> [Prompt]
Locate the string "Pueblos" throughout the material and copy every line in which it occurs.

> [Data excerpts]
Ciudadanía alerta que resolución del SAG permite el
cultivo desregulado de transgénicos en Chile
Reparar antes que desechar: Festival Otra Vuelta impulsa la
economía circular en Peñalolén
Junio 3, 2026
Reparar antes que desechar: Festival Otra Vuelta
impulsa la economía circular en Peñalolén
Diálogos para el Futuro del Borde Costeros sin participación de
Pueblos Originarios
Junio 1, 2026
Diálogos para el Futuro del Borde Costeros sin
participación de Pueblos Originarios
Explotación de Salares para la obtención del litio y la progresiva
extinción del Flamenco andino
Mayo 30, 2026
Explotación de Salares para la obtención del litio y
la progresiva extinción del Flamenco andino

--

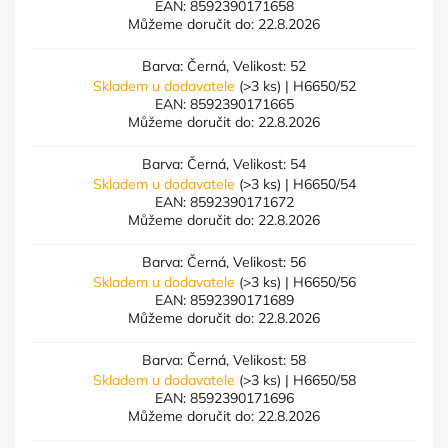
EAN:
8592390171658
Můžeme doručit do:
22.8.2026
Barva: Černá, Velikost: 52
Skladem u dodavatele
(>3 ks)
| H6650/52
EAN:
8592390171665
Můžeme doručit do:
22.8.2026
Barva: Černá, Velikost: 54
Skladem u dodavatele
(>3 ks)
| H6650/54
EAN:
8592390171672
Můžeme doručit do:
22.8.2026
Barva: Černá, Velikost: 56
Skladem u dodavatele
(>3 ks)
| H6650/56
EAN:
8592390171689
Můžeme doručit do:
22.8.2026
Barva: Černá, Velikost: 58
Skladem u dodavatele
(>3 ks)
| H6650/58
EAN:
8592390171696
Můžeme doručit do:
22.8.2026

==

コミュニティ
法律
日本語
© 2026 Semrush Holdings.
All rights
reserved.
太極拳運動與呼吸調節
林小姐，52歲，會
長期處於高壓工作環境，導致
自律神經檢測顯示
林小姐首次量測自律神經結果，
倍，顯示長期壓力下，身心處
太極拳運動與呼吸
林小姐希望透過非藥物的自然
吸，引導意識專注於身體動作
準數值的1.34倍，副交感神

> [Task response]
Pueblos Originarios
participación de Pueblos Originarios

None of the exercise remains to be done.